• Assignment
Only lines containing "Your" belong in the answer, each copied from the entries below.

--- Input material Enclosed Below ---

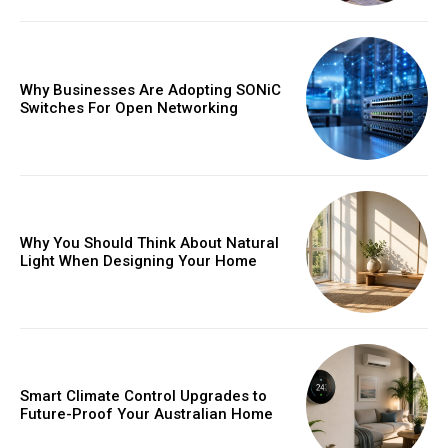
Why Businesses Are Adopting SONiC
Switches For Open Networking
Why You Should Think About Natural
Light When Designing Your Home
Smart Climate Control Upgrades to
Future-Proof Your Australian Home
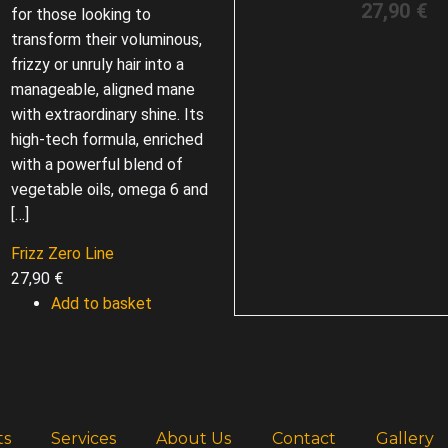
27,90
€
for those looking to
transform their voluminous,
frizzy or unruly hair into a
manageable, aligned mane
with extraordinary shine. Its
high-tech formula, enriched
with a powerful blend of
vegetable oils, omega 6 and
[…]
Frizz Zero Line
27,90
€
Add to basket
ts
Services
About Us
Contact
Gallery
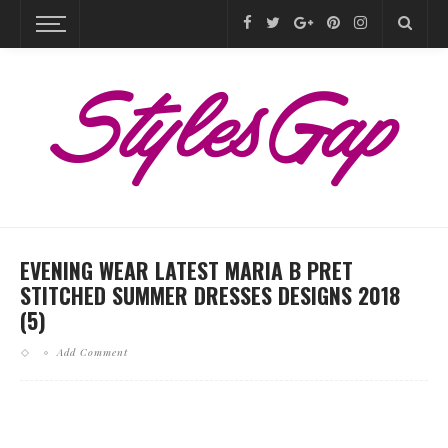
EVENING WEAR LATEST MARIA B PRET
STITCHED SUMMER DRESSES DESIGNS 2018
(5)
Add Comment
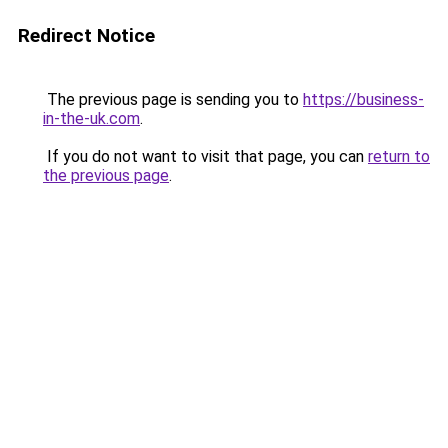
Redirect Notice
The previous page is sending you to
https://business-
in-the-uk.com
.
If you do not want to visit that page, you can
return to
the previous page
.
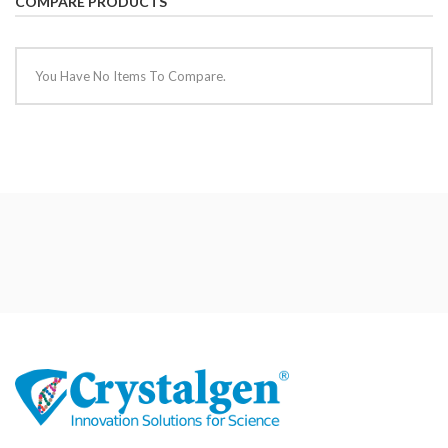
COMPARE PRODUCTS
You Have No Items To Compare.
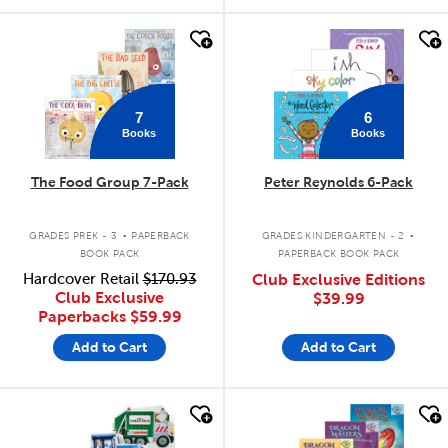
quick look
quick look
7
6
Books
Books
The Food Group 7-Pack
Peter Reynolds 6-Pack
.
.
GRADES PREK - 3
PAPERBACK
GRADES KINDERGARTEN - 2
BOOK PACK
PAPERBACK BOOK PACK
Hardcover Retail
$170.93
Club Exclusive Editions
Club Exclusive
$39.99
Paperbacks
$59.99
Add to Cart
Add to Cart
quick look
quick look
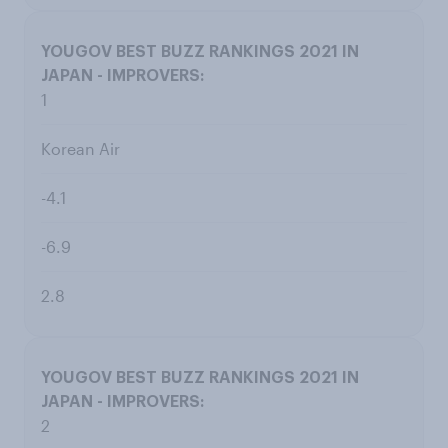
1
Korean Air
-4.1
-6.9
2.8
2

--- End of Enclosed Input material ---

• Completed exercise
Light When Designing Your Home
Future-Proof Your Australian Home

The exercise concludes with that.